Today's post is a special one. It's not necessarily a "Life Lately..." post or a "Friday Favorite". It's more of a "Spirit-filled Sunday" post but not occurring on a Sunday.. haha. It's about two things that are very important to me... church and community. So, this post may or may not come as a surprise to you but I wanted to officially announce and share that our family’s last Sunday at Gospel Life Mission Church is July 9th. If this news came as a surprise to you, I apologize. I also apologize if you’ve been hearing from others that we have “officially” left GLMC already- our previous last Sunday didn’t happen because I was sick… and then we were out of town.. so on. So yes, to clear all confusion, gain closure, and to part in a healthy way- we will be at church one last time on July 9th.

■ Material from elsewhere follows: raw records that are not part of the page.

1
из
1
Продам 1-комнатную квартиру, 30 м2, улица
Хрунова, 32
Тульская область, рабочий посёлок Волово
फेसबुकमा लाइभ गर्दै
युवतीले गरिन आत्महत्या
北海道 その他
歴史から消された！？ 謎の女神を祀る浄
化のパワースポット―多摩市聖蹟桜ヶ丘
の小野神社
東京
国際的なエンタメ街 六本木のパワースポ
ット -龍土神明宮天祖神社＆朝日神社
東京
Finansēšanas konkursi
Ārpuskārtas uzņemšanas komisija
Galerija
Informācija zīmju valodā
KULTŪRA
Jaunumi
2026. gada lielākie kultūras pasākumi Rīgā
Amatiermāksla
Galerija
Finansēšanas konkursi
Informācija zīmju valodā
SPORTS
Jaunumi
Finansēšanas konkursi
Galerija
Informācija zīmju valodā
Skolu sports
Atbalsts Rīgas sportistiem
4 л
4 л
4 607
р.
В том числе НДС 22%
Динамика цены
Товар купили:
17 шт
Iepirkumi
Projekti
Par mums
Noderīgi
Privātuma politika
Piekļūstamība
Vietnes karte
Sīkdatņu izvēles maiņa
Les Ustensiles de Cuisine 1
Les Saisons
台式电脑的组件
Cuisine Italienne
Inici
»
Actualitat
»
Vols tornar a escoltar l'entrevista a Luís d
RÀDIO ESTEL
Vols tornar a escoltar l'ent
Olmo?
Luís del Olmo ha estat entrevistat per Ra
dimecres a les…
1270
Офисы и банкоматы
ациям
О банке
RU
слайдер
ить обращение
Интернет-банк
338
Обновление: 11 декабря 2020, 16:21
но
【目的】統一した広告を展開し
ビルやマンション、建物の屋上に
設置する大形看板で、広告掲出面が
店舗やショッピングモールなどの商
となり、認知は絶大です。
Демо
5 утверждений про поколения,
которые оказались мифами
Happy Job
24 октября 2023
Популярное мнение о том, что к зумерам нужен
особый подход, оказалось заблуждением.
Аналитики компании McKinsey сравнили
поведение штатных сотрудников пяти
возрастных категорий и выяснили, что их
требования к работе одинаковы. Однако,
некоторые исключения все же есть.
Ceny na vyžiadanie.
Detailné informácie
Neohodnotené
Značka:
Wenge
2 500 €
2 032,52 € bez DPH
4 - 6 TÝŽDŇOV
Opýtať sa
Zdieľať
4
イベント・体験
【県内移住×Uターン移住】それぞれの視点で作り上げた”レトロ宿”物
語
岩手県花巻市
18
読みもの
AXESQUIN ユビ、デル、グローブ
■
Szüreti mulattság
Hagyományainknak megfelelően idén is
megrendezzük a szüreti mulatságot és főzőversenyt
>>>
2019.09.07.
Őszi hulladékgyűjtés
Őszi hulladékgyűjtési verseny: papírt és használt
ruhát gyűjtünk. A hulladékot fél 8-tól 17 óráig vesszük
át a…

Exactly a year ago, I blogged about my personal spiritual health and walk on our very first “Spirit Filled Sunday” post. I shared how much The Gospel Coalition conference revived my heart and convicted me to hope fully in the Lord.. and although it has been a very fruitful year spiritually personally, it was also a year where we as a family really evaluated the condition of our family’s spiritual health, heart, and community. This past year, Han and I reassessed and prioritized our family’s spiritual health and noticed how much it’s been hurting and aching… a lot. As much as we thought we could fix it by serving and trying our best to stay in the church community, it was merely an alcohol swab being applied over an open wound. We’ve longed to be in the community but due to the commute (ranging from 45 minutes to 2 hours, depending on traffic), it’s been so very difficult. We thought serving and being in the community to our best ability will fix it but the swab just stung and the wound never healed… Especially with Janie joining the family, we sought family and God more than anything- we clenched on to the meaning of community and really centering ourselves in the Lord. Doing so, we were convinced and believe that our family’s health has been hurting and aching and noticed how much we needed God in our lives on a daily basis.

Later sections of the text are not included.